The first half of the project has focused on the development and improvement of digital tools, sorting and recycling technologies, and eco-design and manufacturing of circular construction products. Now, ICEBERG partners are launching demonstrations on an industrial scale and we are working on breaking non-technical barriers, supporting policy formulation, standardization and awareness among stakeholders and society.
We are also starting to model the new businesses related to the new solutions and sharing the results with other researchers, industries and society.
In the month of October, the first public reports will be available on the project website and the participants will meet in Bilbao (Spain) for a three-day face-to-face General Assembly, where the progress made and other additional challenges will be presented.
The ICEBERG project works on a series of innovative solutions based on the circular economy that demonstrate the efficient recovery of valuable material resources from the generation of representative construction materials at the end of their useful life, it is funded by the European Union as part of the Program Horizon 2020 Research and Innovation Framework (contract 869336). Its objective is to address the recycling and recovery of some of the most common construction and demolition waste (C&D).
The objective of the project is to design, develop and validate innovative recycling systems and technologies that allow the production of high-value recovered materials that have a low level of impurities (less than 8%) and are safe. The validation will be carried out on an industrial scale through six case studies in different locations in Europe, covering the circularity of concrete, ceramics, wood, plaster, insulating foams and super-insulating materials. It also seeks to improve the reliability and acceptability of materials recycled from construction waste.

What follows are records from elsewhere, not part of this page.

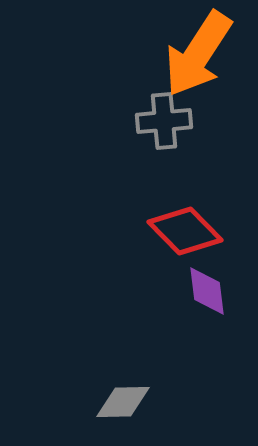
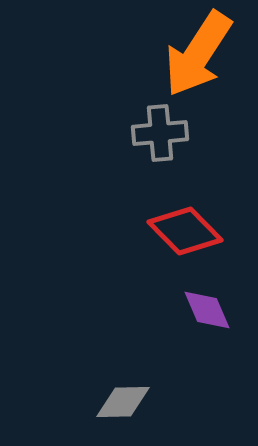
gray cross: moved 4 px left, 12 px down
purple diamond: moved 19 px down; rotated 16 degrees counterclockwise
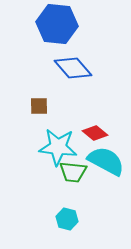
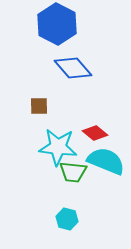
blue hexagon: rotated 21 degrees clockwise
cyan semicircle: rotated 6 degrees counterclockwise
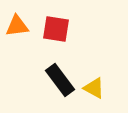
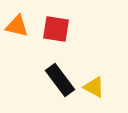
orange triangle: rotated 20 degrees clockwise
yellow triangle: moved 1 px up
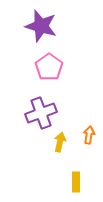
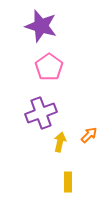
orange arrow: rotated 36 degrees clockwise
yellow rectangle: moved 8 px left
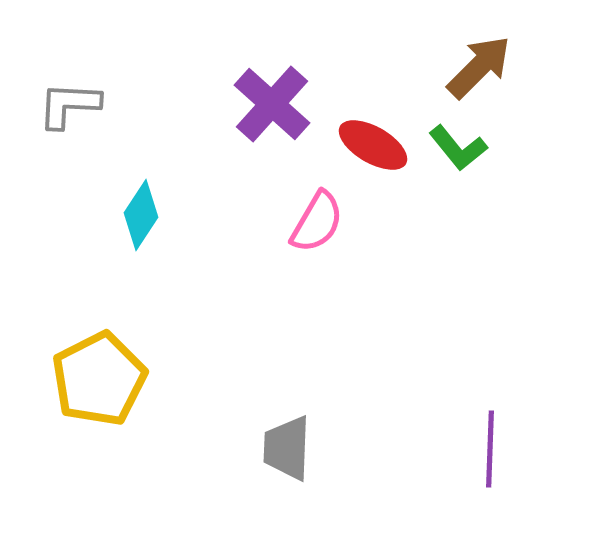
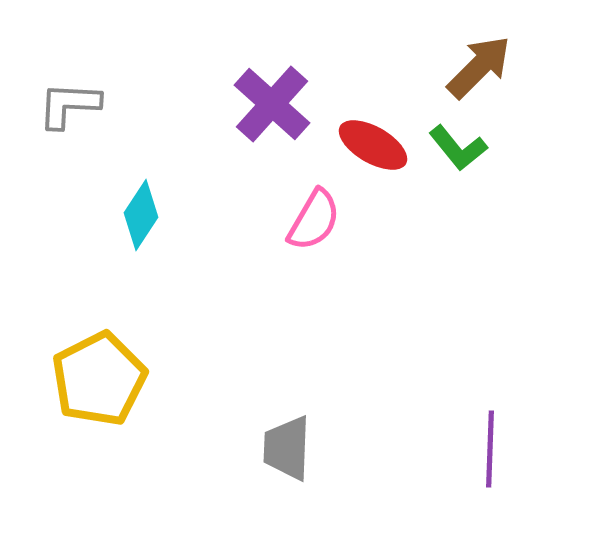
pink semicircle: moved 3 px left, 2 px up
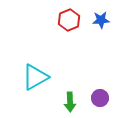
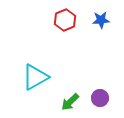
red hexagon: moved 4 px left
green arrow: rotated 48 degrees clockwise
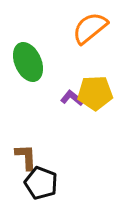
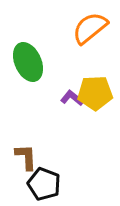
black pentagon: moved 3 px right, 1 px down
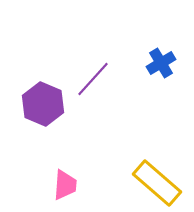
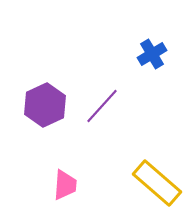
blue cross: moved 9 px left, 9 px up
purple line: moved 9 px right, 27 px down
purple hexagon: moved 2 px right, 1 px down; rotated 12 degrees clockwise
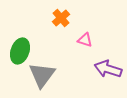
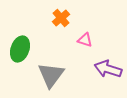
green ellipse: moved 2 px up
gray triangle: moved 9 px right
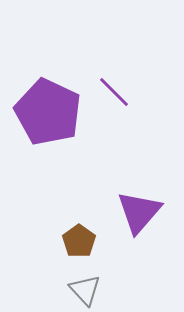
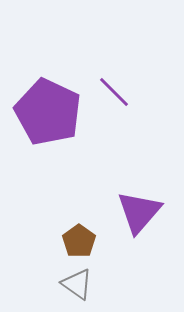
gray triangle: moved 8 px left, 6 px up; rotated 12 degrees counterclockwise
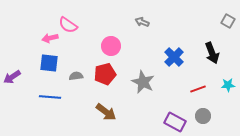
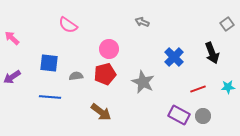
gray square: moved 1 px left, 3 px down; rotated 24 degrees clockwise
pink arrow: moved 38 px left; rotated 56 degrees clockwise
pink circle: moved 2 px left, 3 px down
cyan star: moved 2 px down
brown arrow: moved 5 px left
purple rectangle: moved 4 px right, 7 px up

The project has a duration of four years and has a budget of 15.667.498 euros, of which the European Union contributes 12.997.935 euros. In the first half of the project, tools and technologies are being developed to improve the traceability, identification, separation, recycling and reuse of CDW materials. The second part of the project will be dedicated to demonstrating these solutions in six case studies, analyzing their economic and environmental impact and their impact on workers’ health.